C’est l’histoire de deux femmes à qui il arrive plein de choses bizarres dans la même journée. Michal, artiste contemporaine israélienne, est dans un état second. Elle a acheté un nouveau lit à monter soi-même, mais auquel il manque une vis. Hantée par cette anomalie, elle doit faire face, d’un incident plus ou moins cocasse à l’autre, à l’impasse de sa propre vie. Quant à Nadine, jeune ouvrière palestinienne, elle a plein de vis dans ses poches, avec laquelle elle joue au Petit Poucet chaque jour quand elle passe le check-point pour aller au travail. Elle aimerait bien avoir un enfant, elle vit un peu dans son monde, ce qui agace les gardes au check-point, mais qui a le mérite de la tenir à distance des recruteurs de kamikazes. À l’arrivée, cela fait beaucoup de circonvolutions scénaristiques, de correspondances calculées entre les personnages, de parti-pris arbitraires, pour obtenir ce que recherche la réalisatrice Shira Geffen (Les Méduses) : une enfilade de scènes distillant l’absurde, l’étrange, le burlesque et même un peu de poésie, la mise en scène s’appesantissant même lourdement (blancs dans les conversations, cadrages à la raideur affectée) pour bien indiquer à quel point tout cela est absurde, étrange, etc. et surtout comment elle le contemple avec minutie.
Préfabriqué
Soit un récit qui intrigue dans de trop rares moments quand il semble lâcher franchement les amarres de la normalité (comme cette scène où l’on joue de la musique dans une baignoire pour attendrir des crabes à cuisiner !).
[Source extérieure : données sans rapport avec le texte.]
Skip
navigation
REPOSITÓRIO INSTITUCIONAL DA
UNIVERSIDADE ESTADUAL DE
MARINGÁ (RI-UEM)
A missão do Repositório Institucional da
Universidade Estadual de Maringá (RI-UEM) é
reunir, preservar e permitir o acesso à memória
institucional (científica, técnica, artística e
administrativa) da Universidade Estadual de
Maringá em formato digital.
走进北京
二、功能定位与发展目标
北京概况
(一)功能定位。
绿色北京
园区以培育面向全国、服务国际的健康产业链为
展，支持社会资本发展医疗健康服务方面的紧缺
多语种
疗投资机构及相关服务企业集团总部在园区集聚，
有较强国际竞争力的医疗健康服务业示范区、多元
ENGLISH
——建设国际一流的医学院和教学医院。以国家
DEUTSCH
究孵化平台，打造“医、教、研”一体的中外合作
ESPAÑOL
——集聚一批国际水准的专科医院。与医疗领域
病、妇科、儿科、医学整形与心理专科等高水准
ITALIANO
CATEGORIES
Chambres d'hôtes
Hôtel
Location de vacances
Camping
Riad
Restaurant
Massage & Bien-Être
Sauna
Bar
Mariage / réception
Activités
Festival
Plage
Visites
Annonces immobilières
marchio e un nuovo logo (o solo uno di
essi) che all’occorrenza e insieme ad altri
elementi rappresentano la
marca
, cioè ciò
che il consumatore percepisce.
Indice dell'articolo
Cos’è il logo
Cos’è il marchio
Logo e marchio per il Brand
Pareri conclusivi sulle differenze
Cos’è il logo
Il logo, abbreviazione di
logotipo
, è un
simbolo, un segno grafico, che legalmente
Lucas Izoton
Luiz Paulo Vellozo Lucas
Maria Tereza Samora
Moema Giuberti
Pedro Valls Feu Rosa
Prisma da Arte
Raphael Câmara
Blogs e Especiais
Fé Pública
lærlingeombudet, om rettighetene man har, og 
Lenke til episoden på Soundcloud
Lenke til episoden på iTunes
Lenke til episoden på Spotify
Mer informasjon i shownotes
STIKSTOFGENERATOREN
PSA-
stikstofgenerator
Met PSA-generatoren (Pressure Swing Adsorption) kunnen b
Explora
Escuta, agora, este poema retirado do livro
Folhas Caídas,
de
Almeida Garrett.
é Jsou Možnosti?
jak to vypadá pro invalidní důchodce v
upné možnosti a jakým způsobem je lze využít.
Le plus souvent, il irrite en se montrant incapable de sublimer la lourde banalité du sens qu’il confère à ses petits bouts de fable (l’absurdité de la vie, la vanité de l’art contemporain, l’instinct maternel, la relation Israël-Palestine, etc.), et encore moins de dissimuler son autosatisfaction à jouer avec si peu de chose. Et le tour de passe-passe dégainé à mi-film et qui promettait de redistribuer les cartes (les deux femmes échangent leurs identités sans que personne y trouve à redire) ne change hélas absolument rien à l’affaire. Impossible de se laisser porter par l’étrange, interpeller par l’absurde ou toucher par le burlesque quand tout se veut si signifiant, si bien réglé, et en même temps ne s’adresse finalement qu’au désir de bien faire de l’auteur. Self Made ressemble à ces meubles dont la maison de Michal se voit envahie, produits du Conforama local : préfabriqué et en kit, designé à l’équerre, mais à la personnalité et l’originalité toutes factices.